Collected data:

Segment Open

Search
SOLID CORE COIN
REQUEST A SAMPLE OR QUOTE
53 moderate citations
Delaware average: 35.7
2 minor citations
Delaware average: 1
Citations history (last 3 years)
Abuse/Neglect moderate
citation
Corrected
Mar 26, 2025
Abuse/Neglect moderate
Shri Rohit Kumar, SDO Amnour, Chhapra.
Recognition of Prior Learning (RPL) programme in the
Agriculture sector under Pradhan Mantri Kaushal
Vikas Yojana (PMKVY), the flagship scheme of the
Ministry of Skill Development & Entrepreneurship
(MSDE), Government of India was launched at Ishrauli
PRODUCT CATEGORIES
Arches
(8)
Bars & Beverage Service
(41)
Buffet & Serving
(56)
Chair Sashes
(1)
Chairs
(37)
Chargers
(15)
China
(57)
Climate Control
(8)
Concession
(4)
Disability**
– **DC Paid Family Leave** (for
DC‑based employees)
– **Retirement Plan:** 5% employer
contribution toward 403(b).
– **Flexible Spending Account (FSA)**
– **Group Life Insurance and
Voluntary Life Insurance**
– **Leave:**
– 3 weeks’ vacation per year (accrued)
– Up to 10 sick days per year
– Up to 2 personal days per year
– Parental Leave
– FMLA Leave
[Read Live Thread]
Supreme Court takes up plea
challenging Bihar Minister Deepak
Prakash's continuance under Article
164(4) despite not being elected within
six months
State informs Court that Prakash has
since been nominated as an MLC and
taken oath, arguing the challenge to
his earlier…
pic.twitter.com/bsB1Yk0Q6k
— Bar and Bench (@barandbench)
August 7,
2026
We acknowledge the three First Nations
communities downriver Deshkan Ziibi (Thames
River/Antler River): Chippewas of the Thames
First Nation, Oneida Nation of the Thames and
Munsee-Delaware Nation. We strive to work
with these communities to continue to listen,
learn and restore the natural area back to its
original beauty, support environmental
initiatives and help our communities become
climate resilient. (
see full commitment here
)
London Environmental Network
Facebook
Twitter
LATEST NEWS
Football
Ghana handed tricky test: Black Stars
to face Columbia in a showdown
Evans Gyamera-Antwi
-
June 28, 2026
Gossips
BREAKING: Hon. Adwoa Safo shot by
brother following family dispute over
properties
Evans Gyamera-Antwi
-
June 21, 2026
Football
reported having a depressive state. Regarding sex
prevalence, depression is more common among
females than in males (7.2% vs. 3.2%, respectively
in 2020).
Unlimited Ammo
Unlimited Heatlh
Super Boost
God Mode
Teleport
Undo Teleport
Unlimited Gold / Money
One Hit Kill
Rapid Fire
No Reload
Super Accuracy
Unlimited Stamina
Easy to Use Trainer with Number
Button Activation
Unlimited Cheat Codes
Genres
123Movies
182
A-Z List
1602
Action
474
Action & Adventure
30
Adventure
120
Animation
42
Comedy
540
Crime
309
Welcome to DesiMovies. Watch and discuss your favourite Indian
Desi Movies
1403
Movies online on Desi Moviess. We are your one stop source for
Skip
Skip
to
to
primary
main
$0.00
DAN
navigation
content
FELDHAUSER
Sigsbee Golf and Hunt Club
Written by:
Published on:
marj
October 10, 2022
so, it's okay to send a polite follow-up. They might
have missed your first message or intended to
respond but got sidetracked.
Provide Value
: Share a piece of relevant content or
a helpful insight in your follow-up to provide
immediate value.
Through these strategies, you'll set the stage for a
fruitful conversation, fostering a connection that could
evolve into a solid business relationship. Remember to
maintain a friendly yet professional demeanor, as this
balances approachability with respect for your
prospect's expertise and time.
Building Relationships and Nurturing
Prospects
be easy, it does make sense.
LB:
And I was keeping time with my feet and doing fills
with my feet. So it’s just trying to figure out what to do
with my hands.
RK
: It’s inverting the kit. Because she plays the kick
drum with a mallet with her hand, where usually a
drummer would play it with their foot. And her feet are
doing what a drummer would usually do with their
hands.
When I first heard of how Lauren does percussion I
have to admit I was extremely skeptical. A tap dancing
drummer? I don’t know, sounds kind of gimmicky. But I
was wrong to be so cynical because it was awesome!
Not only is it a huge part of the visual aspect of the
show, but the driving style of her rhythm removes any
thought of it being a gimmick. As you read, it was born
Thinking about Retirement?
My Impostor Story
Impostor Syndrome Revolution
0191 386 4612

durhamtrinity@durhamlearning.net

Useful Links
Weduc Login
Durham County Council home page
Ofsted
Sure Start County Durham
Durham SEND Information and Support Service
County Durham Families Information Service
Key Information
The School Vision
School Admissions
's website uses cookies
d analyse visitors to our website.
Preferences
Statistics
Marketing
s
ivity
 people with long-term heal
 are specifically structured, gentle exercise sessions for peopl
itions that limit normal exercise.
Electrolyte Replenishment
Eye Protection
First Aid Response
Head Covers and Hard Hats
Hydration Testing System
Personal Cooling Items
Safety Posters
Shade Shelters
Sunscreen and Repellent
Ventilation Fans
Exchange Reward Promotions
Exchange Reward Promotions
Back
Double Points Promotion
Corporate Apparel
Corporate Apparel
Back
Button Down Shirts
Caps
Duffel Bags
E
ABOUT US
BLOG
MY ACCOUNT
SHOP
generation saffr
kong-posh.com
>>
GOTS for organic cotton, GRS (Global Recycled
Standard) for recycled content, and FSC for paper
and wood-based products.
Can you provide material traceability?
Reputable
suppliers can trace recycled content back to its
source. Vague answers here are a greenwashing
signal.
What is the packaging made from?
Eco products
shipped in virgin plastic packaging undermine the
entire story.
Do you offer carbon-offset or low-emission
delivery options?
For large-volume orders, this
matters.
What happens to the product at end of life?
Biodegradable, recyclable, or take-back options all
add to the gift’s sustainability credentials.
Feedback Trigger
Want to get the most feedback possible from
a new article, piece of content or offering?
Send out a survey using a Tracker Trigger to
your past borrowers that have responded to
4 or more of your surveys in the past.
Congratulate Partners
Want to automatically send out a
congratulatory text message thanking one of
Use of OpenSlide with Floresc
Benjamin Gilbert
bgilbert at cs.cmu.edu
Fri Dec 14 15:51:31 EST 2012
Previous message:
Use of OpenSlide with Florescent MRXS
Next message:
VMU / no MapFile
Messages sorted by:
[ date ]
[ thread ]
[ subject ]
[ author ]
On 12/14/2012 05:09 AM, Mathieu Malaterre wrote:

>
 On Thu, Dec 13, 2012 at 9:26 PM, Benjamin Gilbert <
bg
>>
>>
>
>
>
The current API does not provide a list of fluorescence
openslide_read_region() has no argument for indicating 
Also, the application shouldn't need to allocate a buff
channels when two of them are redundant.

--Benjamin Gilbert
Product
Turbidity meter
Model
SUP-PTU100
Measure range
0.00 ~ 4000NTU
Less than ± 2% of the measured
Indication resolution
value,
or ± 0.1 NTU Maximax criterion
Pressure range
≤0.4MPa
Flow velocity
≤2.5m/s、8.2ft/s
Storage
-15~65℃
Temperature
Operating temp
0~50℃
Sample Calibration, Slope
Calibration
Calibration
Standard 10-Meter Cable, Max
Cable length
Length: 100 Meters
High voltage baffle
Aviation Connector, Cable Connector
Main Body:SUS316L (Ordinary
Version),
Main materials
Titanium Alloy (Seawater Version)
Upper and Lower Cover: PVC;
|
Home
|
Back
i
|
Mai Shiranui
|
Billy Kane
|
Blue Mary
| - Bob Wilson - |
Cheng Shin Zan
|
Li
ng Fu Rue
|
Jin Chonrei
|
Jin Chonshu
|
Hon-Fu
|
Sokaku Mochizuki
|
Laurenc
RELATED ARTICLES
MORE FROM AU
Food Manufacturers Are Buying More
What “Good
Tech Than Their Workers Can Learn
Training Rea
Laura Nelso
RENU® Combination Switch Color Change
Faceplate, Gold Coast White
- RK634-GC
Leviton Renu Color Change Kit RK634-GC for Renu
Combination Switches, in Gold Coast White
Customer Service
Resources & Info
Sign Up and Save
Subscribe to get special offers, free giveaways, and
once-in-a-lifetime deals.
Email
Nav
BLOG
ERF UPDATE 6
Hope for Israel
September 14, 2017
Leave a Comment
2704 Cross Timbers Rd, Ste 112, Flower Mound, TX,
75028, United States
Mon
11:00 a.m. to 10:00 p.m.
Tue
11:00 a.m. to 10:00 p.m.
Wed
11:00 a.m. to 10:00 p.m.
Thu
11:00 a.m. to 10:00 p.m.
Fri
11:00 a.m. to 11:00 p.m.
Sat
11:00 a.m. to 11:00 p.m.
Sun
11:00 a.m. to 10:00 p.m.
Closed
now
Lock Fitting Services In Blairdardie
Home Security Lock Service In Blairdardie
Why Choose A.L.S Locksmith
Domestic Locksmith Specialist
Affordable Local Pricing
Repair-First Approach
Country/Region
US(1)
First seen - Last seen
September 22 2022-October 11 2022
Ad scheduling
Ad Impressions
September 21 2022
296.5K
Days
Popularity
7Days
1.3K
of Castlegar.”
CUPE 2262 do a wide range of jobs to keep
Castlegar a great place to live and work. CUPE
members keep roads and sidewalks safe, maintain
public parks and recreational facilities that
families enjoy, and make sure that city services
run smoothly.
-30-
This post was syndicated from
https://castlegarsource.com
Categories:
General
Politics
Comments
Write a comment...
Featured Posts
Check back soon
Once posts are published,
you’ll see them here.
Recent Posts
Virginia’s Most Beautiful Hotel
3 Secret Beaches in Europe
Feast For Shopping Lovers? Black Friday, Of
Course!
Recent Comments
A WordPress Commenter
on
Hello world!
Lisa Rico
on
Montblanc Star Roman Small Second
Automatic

Segment Closed

◆ Directions for this task
Please copy the lines in the records above between the one holding "evolve into a" and the one holding "The School Vision", inclusive, exactly and with no other line.

◆ Result for this task
evolve into a solid business relationship. Remember to
maintain a friendly yet professional demeanor, as this
balances approachability with respect for your
prospect's expertise and time.
Building Relationships and Nurturing
Prospects
be easy, it does make sense.
LB:
And I was keeping time with my feet and doing fills
with my feet. So it’s just trying to figure out what to do
with my hands.
RK
: It’s inverting the kit. Because she plays the kick
drum with a mallet with her hand, where usually a
drummer would play it with their foot. And her feet are
doing what a drummer would usually do with their
hands.
When I first heard of how Lauren does percussion I
have to admit I was extremely skeptical. A tap dancing
drummer? I don’t know, sounds kind of gimmicky. But I
was wrong to be so cynical because it was awesome!
Not only is it a huge part of the visual aspect of the
show, but the driving style of her rhythm removes any
thought of it being a gimmick. As you read, it was born
Thinking about Retirement?
My Impostor Story
Impostor Syndrome Revolution
0191 386 4612

durhamtrinity@durhamlearning.net

Useful Links
Weduc Login
Durham County Council home page
Ofsted
Sure Start County Durham
Durham SEND Information and Support Service
County Durham Families Information Service
Key Information
The School Vision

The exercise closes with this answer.